[Data items]

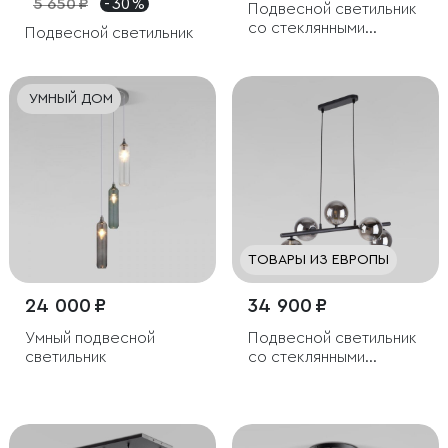
5 650 ₽
- 30 %
Подвесной светильник
со стеклянными
Подвесной светильник
плафонами
УМНЫЙ ДОМ
ТОВАРЫ ИЗ ЕВРОПЫ
24 000 ₽
34 900 ₽
Умный подвесной
Подвесной светильник
светильник
со стеклянными
плафонами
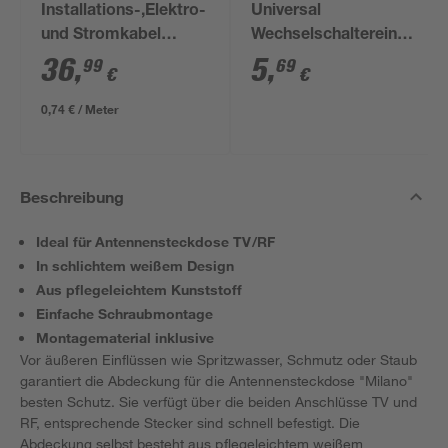
Installations-,Elektro-
Universal
und Stromkabel
Wechselschaltereinsatz,
NYM-J 3x1,5mm² 50
ohne Abdeckung
36
,
5
,
99
69
€
€
m
0,74 € / Meter
Beschreibung
Ideal für Antennensteckdose TV/RF
In schlichtem weißem Design
Aus pflegeleichtem Kunststoff
Einfache Schraubmontage
Montagematerial inklusive
Vor äußeren Einflüssen wie Spritzwasser, Schmutz oder Staub
garantiert die Abdeckung für die Antennensteckdose "Milano"
besten Schutz. Sie verfügt über die beiden Anschlüsse TV und
RF, entsprechende Stecker sind schnell befestigt. Die
Abdeckung selbst besteht aus pflegeleichtem weißem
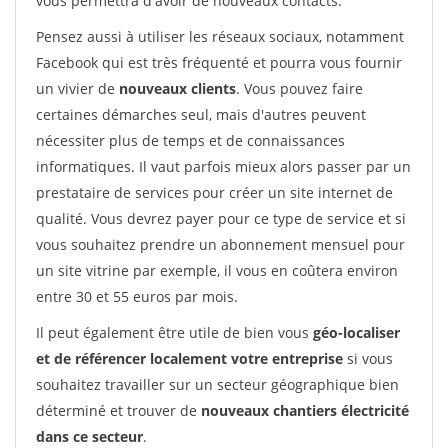
vous permettra d'avoir de nouveaux contacts.
Pensez aussi à utiliser les réseaux sociaux, notamment
Facebook qui est très fréquenté et pourra vous fournir
un vivier de
nouveaux clients
. Vous pouvez faire
certaines démarches seul, mais d'autres peuvent
nécessiter plus de temps et de connaissances
informatiques. Il vaut parfois mieux alors passer par un
prestataire de services pour créer un site internet de
qualité. Vous devrez payer pour ce type de service et si
vous souhaitez prendre un abonnement mensuel pour
un site vitrine par exemple, il vous en coûtera environ
entre 30 et 55 euros par mois.
Il peut également être utile de bien vous
géo-localiser
et de référencer localement votre entreprise
si vous
souhaitez travailler sur un secteur géographique bien
déterminé et trouver de
nouveaux chantiers électricité
dans ce secteur
.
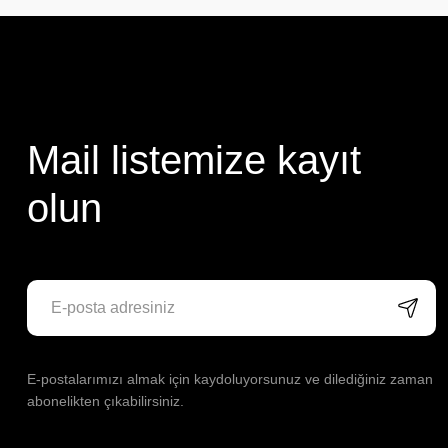
Mail listemize kayıt
olun
E-postalarımızı almak için kaydoluyorsunuz ve dilediğiniz zaman
abonelikten çıkabilirsiniz.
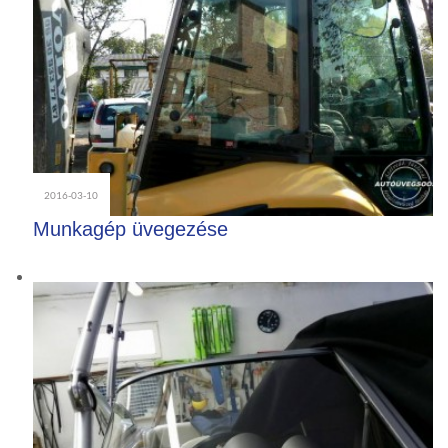
2016-03-10
Munkagép üvegezése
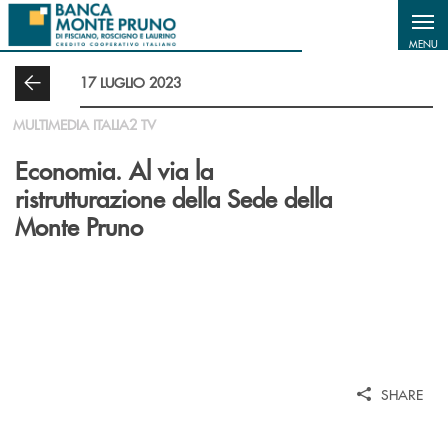
Salta al contenuto principale
MENU
17 LUGLIO 2023
MULTIMEDIA ITALIA2 TV
Economia. Al via la
ristrutturazione della Sede della
Monte Pruno
SHARE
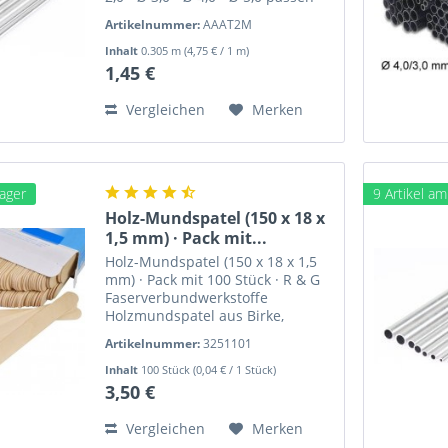
perfekt ineinander. Gewicht ca.
Artikelnummer:
AAAT2M
1,7 g Gute, maßhaltige Qualität.
Aluminium lässt sich sehr gut
Inhalt
0.305 m
(4,75 € / 1 m)
bearbeiten und verkleben....
1,45 €
Vergleichen
Merken
Lager
9 Artikel a
Holz-Mundspatel (150 x 18 x
1,5 mm) · Pack mit...
Holz-Mundspatel (150 x 18 x 1,5
mm) · Pack mit 100 Stück · R & G
Faserverbundwerkstoffe
Holzmundspatel aus Birke,
geeignet als Rührspatel zum
Artikelnummer:
3251101
Mischen kleinerer Harzansätze.
Material: Splitterfreies Birkenholz
Inhalt
100 Stück
(0,04 € / 1 Stück)
Maße: 150 x 18 x 1,5 mm...
3,50 €
Vergleichen
Merken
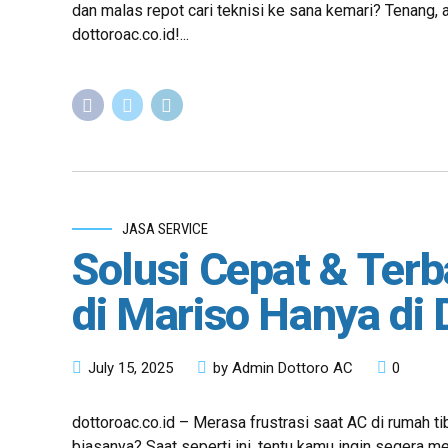
dan malas repot cari teknisi ke sana kemari? Tenang, 
dottoroac.co.id!...
JASA SERVICE
Solusi Cepat & Ter
di Mariso Hanya di 
July 15, 2025
by Admin Dottoro AC
0
dottoroac.co.id – Merasa frustrasi saat AC di rumah t
biasanya? Saat seperti ini, tentu kamu ingin segera 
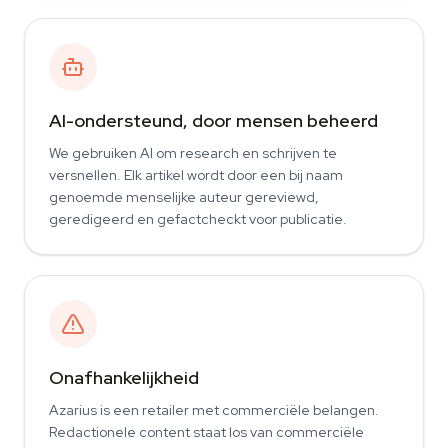
AI-ondersteund, door mensen beheerd
We gebruiken AI om research en schrijven te
versnellen. Elk artikel wordt door een bij naam
genoemde menselijke auteur gereviewd,
geredigeerd en gefactcheckt voor publicatie.
Onafhankelijkheid
Azarius is een retailer met commerciële belangen.
Redactionele content staat los van commerciële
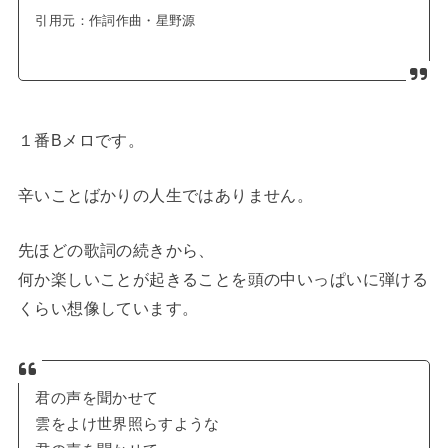
引用元：
作詞作曲・星野源
１番Bメロです。
辛いことばかりの人生ではありません。
先ほどの歌詞の続きから、
何か楽しいことが起きることを頭の中いっぱいに弾ける
くらい想像しています。
君の声を聞かせて
雲をよけ世界照らすような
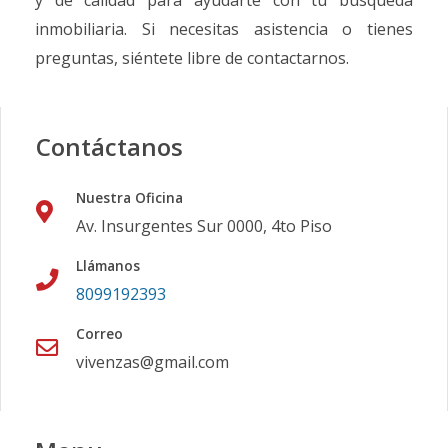
y de calidad para ayudarte con tu búsqueda
inmobiliaria. Si necesitas asistencia o tienes
preguntas, siéntete libre de contactarnos.
Contáctanos
Nuestra Oficina
Av. Insurgentes Sur 0000, 4to Piso
Llámanos
8099192393
Correo
vivenzas@gmail.com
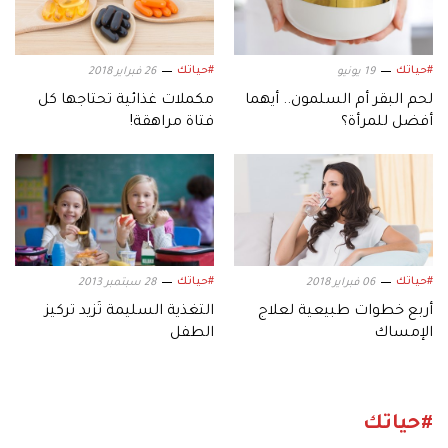
#حياتك
#حياتك
19 يونيو
26 فبراير 2018
لحم البقر أم السلمون.. أيهما
مكملات غذائية تحتاجها كل
أفضل للمرأة؟
فتاة مراهقة!
#حياتك
#حياتك
06 فبراير 2018
28 سبتمبر 2013
أربع خطوات طبيعية لعلاج
التغذية السليمة تُزيد تركيز
الإمساك
الطفل
#حياتك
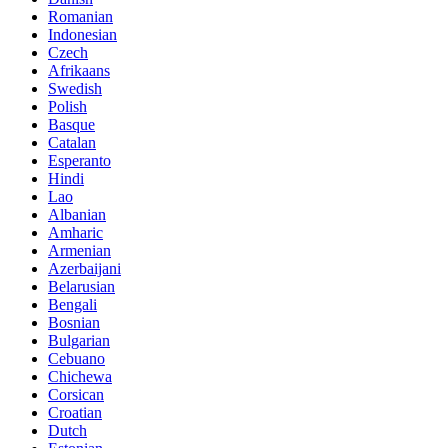
Romanian
Indonesian
Czech
Afrikaans
Swedish
Polish
Basque
Catalan
Esperanto
Hindi
Lao
Albanian
Amharic
Armenian
Azerbaijani
Belarusian
Bengali
Bosnian
Bulgarian
Cebuano
Chichewa
Corsican
Croatian
Dutch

## Problem to work on
Every line of the data above is to be repeated exactly; the images are to be left out.

## Final answer
5 650 ₽
- 30 %
Подвесной светильник
со стеклянными
Подвесной светильник
плафонами
УМНЫЙ ДОМ
ТОВАРЫ ИЗ ЕВРОПЫ
24 000 ₽
34 900 ₽
Умный подвесной
Подвесной светильник
светильник
со стеклянными
плафонами
Installations-,Elektro-
Universal
und Stromkabel
Wechselschaltereinsatz,
NYM-J 3x1,5mm² 50
ohne Abdeckung
36
,
5
,
99
69
€
€
m
0,74 € / Meter
Beschreibung
Ideal für Antennensteckdose TV/RF
In schlichtem weißem Design
Aus pflegeleichtem Kunststoff
Einfache Schraubmontage
Montagematerial inklusive
Vor äußeren Einflüssen wie Spritzwasser, Schmutz oder Staub
garantiert die Abdeckung für die Antennensteckdose "Milano"
besten Schutz. Sie verfügt über die beiden Anschlüsse TV und
RF, entsprechende Stecker sind schnell befestigt. Die
Abdeckung selbst besteht aus pflegeleichtem weißem
vous permettra d'avoir de nouveaux contacts.
Pensez aussi à utiliser les réseaux sociaux, notamment
Facebook qui est très fréquenté et pourra vous fournir
un vivier de
nouveaux clients
. Vous pouvez faire
certaines démarches seul, mais d'autres peuvent
nécessiter plus de temps et de connaissances
informatiques. Il vaut parfois mieux alors passer par un
prestataire de services pour créer un site internet de
qualité. Vous devrez payer pour ce type de service et si
vous souhaitez prendre un abonnement mensuel pour
un site vitrine par exemple, il vous en coûtera environ
entre 30 et 55 euros par mois.
Il peut également être utile de bien vous
géo-localiser
et de référencer localement votre entreprise
si vous
souhaitez travailler sur un secteur géographique bien
déterminé et trouver de
nouveaux chantiers électricité
dans ce secteur
.
Mail listemize kayıt
olun
E-postalarımızı almak için kaydoluyorsunuz ve dilediğiniz zaman
abonelikten çıkabilirsiniz.
2016-03-10
Munkagép üvegezése
Salta al contenuto principale
MENU
17 LUGLIO 2023
MULTIMEDIA ITALIA2 TV
Economia. Al via la
ristrutturazione della Sede della
Monte Pruno
SHARE
perfekt ineinander. Gewicht ca.
Artikelnummer:
AAAT2M
1,7 g Gute, maßhaltige Qualität.
Aluminium lässt sich sehr gut
Inhalt
0.305 m
(4,75 € / 1 m)
bearbeiten und verkleben....
1,45 €
Vergleichen
Merken
Lager
9 Artikel a
Holz-Mundspatel (150 x 18 x
1,5 mm) · Pack mit...
Holz-Mundspatel (150 x 18 x 1,5
mm) · Pack mit 100 Stück · R & G
Faserverbundwerkstoffe
Holzmundspatel aus Birke,
geeignet als Rührspatel zum
Artikelnummer:
3251101
Mischen kleinerer Harzansätze.
Material: Splitterfreies Birkenholz
Inhalt
100 Stück
(0,04 € / 1 Stück)
Maße: 150 x 18 x 1,5 mm...
3,50 €
Vergleichen
Merken
dan malas repot cari teknisi ke sana kemari? Tenang, 
dottoroac.co.id!...
JASA SERVICE
Solusi Cepat & Ter
di Mariso Hanya di 
July 15, 2025
by Admin Dottoro AC
0
dottoroac.co.id – Merasa frustrasi saat AC di rumah t
biasanya? Saat seperti ini, tentu kamu ingin segera 
AI-ondersteund, door mensen beheerd
We gebruiken AI om research en schrijven te
versnellen. Elk artikel wordt door een bij naam
genoemde menselijke auteur gereviewd,
geredigeerd en gefactcheckt voor publicatie.
Onafhankelijkheid
Azarius is een retailer met commerciële belangen.
Redactionele content staat los van commerciële
引用元：
作詞作曲・星野源
１番Bメロです。
辛いことばかりの人生ではありません。
先ほどの歌詞の続きから、
何か楽しいことが起きることを頭の中いっぱいに弾ける
くらい想像しています。
君の声を聞かせて
雲をよけ世界照らすような
y de calidad para ayudarte con tu búsqueda
inmobiliaria. Si necesitas asistencia o tienes
preguntas, siéntete libre de contactarnos.
Contáctanos
Nuestra Oficina
Av. Insurgentes Sur 0000, 4to Piso
Llámanos
8099192393
Correo
vivenzas@gmail.com
#حياتك
#حياتك
19 يونيو
26 فبراير 2018
لحم البقر أم السلمون.. أيهما
مكملات غذائية تحتاجها كل
أفضل للمرأة؟
فتاة مراهقة!
#حياتك
#حياتك
06 فبراير 2018
28 سبتمبر 2013
أربع خطوات طبيعية لعلاج
التغذية السليمة تُزيد تركيز
الإمساك
الطفل
#حياتك
Romanian
Indonesian
Czech
Afrikaans
Swedish
Polish
Basque
Catalan
Esperanto
Hindi
Lao
Albanian
Amharic
Armenian
Azerbaijani
Belarusian
Bengali
Bosnian
Bulgarian
Cebuano
Chichewa
Corsican
Croatian
Dutch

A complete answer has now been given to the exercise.